Isn't October supposed to be the volatile month for stocks? Clearly, this market never got the memo.
As February comes to a close, investors looked back on a month filled with wild swings in value, earnings power and the threat of interest rate hikes. These are the biggest market-moving developments month that was short on days, but certainly not lacking drama.
After January closed out as the best month for stocks since March 2016, February gave investors one rude awakening. On Monday, Feb. 5, the Dow Jones Industrial Average gave back a whopping 1,175 points in its biggest single-day point decline ever. The trading session saw the blue-chip index slip 4.6%. The S&P 500 also tumbled 4.1% on Feb. 5. But it at first seemed that was just the tip of the ice berg.
In February's 19 trading sessions, the S&P spent five of the first six in the red. By the closing bell Feb. 8, the Dow had seen two 1,000-point single-day declines in February. At the same time, bond yields surged as they priced in the threat of inflation. By Valentine's Day on Feb. 14, the 10-year benchmark Treasury note yielded 2.91%, which at that time was a four-year high.
So what caused the major selloff? Most investors pointed to the threat of inflation that came following consumer pricing statistics released early in the month. A healthy jobs report didn't help either - this was a month in which investors reacted negatively to good economic news. Investors became concerned that a strong economy thriving on the tailwinds of tax reform could overheat, necessitating Federal Reserve intervention. Wall Street was also faced with a new Fed Chief in Jerome Powell, who brought with him uncertainty regarding the pace of interest rate hikes.
As the closing bell rang Feb. 28, the Dow was down about 1,050 points, or about 4%, for the month. The S&P and the Dow had their worst month in two years and the Dow snapped its longest monthly win streak since 1959. This was the worst February for stocks since 2009.
But Then Stocks Soared
The stock market came back with a vengeance following early-February losses. Despite February's record-setting losses, the rally that took place in the market following sharp losses is nothing short of impressive.

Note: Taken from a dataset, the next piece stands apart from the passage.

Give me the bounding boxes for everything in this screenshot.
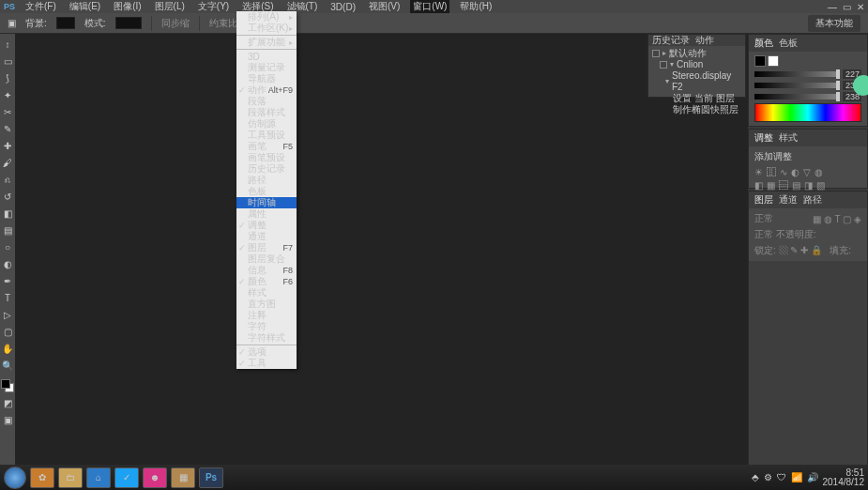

The Dow logged eight days of triple-digit gains in February. The S&P was positive for 10 sessions. The Nasdaq pared earlier dramatic losses and ended February down about 1%. After losing their gains year-to-date in the early-February selloff, stocks moved boldly back into positive territory year-to-date toward the middle of the month.
The Dow is up about 1.3% for the year, the S&P is up about 1.5% for the year and the Nasdaq is up about 5.4% for the year.
Some Stocks Killed It
Earnings season continued with strength in February, driving a number of stocks higher. In a late-February note, FactSet said 90% of S&P 500 companies had reported financials for the quarter. Of those, 74% reported positive earnings surprises and 78% have reported positive sales surprises. FactSet added that if 78% is the final tally for positive sales surprises once all companies report, it will mark the highest percentage since FactSet started monitoring the metric in 2008.

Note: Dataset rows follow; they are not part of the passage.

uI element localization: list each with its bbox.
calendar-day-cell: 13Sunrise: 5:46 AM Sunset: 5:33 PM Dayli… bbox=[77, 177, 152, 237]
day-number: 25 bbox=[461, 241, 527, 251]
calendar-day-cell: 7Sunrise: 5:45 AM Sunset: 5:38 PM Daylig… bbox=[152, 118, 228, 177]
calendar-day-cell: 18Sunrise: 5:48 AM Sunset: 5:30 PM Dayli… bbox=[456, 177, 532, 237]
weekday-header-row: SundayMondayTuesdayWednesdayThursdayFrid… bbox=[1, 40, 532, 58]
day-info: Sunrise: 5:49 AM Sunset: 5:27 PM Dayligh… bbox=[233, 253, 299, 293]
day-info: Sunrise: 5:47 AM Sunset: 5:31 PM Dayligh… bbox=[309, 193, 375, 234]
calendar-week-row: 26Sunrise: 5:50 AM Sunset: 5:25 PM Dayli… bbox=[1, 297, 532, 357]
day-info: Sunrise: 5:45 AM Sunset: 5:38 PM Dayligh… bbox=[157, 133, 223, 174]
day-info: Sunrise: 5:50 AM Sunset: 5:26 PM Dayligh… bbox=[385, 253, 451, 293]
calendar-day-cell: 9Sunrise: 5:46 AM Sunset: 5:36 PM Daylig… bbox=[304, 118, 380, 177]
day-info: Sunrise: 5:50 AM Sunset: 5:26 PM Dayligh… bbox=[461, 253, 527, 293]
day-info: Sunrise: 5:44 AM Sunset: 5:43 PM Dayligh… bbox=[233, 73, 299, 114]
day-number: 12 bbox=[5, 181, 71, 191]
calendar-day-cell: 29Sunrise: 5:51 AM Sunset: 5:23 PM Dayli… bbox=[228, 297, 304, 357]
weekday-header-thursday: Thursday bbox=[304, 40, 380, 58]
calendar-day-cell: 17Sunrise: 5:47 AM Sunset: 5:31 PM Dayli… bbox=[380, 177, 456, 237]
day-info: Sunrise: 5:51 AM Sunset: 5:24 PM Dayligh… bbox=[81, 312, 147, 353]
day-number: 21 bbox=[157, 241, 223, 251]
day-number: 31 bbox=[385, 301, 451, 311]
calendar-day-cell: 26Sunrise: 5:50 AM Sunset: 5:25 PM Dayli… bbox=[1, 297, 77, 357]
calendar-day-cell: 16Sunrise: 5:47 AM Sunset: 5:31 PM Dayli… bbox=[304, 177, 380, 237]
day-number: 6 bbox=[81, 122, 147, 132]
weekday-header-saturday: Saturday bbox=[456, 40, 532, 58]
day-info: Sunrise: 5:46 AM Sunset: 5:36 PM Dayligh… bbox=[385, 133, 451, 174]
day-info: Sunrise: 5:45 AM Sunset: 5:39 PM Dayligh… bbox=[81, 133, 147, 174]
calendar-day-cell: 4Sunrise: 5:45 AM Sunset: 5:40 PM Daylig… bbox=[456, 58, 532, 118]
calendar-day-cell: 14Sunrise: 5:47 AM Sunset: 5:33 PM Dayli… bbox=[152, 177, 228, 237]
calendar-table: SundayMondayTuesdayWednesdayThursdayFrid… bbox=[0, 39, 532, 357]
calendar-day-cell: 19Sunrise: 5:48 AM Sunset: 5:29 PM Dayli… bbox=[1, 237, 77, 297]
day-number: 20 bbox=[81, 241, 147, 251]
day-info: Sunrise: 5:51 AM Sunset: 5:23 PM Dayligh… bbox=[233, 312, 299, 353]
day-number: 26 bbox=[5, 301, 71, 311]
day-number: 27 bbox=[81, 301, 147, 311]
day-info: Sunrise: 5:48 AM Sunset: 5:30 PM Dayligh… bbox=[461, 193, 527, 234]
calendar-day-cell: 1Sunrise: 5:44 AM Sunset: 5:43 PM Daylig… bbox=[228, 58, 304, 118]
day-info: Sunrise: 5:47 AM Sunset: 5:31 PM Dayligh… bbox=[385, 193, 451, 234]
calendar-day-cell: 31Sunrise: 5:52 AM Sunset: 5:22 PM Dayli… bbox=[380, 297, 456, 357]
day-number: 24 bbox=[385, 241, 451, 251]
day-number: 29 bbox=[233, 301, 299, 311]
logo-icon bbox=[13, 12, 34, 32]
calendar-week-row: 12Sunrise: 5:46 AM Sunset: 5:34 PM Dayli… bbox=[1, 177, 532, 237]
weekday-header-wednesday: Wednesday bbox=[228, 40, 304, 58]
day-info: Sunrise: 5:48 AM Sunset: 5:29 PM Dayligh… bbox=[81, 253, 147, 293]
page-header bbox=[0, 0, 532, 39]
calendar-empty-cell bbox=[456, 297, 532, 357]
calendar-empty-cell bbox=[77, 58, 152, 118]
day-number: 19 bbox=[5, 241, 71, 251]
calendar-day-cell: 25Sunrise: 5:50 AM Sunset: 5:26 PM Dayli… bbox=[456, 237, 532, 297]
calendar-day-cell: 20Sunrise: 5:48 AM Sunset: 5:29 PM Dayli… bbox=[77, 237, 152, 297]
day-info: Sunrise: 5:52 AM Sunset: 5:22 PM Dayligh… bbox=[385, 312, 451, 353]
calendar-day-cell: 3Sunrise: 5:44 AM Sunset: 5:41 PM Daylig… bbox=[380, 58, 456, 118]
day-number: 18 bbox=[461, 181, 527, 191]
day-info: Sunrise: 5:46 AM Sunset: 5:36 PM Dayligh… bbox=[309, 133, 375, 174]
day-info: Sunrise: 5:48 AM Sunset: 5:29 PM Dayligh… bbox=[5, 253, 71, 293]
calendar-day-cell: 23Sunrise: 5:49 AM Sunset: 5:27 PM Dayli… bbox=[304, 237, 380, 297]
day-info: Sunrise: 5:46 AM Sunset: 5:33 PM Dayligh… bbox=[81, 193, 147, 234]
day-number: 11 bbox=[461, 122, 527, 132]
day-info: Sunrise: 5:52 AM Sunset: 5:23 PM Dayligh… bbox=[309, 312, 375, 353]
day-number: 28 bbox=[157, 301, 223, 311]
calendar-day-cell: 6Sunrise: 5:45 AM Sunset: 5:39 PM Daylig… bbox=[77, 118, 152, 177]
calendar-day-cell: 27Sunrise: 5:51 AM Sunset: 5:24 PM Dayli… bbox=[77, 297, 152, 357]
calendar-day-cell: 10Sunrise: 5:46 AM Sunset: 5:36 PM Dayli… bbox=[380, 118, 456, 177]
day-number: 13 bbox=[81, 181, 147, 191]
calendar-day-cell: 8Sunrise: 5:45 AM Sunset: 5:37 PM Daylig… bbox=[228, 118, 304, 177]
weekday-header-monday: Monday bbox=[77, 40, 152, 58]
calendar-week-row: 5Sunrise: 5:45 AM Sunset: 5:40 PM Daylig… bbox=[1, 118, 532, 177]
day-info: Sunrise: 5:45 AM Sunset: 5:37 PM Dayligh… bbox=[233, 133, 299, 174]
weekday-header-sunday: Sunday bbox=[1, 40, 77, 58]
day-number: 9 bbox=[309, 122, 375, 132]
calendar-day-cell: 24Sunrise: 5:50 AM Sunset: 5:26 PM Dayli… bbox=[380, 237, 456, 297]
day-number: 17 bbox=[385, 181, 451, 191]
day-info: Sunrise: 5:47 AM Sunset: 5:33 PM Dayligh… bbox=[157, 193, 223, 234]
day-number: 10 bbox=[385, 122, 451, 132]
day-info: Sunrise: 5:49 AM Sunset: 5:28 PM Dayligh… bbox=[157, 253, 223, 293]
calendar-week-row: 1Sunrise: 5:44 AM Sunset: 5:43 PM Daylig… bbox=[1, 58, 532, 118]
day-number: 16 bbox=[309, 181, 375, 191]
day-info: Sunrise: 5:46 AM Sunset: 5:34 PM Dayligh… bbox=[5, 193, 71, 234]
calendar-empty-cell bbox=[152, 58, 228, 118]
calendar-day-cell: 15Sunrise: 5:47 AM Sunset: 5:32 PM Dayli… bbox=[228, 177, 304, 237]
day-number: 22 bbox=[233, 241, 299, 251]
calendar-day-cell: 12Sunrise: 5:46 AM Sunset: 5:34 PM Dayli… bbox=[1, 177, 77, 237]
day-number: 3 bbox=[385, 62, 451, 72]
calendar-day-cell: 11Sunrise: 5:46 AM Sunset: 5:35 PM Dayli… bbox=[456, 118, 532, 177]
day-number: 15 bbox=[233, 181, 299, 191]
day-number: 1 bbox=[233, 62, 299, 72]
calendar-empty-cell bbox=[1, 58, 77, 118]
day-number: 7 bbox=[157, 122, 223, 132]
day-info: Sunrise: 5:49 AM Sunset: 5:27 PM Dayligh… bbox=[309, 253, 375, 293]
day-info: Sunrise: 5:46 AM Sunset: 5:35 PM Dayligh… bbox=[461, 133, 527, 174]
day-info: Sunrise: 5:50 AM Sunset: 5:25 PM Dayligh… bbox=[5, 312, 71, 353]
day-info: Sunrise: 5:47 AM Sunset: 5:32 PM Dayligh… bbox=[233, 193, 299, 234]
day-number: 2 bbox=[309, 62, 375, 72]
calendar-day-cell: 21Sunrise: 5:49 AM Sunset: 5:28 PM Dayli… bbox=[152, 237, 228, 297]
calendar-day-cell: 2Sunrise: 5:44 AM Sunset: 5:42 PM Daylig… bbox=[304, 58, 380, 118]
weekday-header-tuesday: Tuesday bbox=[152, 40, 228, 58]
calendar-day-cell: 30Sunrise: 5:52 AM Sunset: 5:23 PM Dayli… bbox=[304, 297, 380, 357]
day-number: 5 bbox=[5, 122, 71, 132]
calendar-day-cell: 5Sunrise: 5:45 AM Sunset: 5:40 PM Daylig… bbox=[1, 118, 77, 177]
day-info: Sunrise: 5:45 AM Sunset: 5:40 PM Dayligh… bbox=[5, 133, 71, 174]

The S&P has so far tallied a blended earnings growth rate of 14.8%, which as of publication was the highest since 2011. At the end of 2017, analysts forecasted just 11% growth for the fourth quarter being reported now.
Some of the best performers on the stock market for February were unsurprising. Apple Inc. (AAPL) is up 6% in the last month. Netflix Inc. (NFLX) has rallied 10% in a month. Amazon.com Inc. (AMZN) pushed higher 9% for the month.
There were also a number of stocks that fell harder than the rest in the downturn only to ourperform the pack on the way back up. Under Armour (UAA) stock fell 10% from Jan. 26 through Feb. 8. But since the market close on Feb. 8, Under Armour is up 31%. The same goes for U.S. Steel Corp. (X) . It was down 17% from Jan. 26 through Feb. 8, but has since rallied 31%.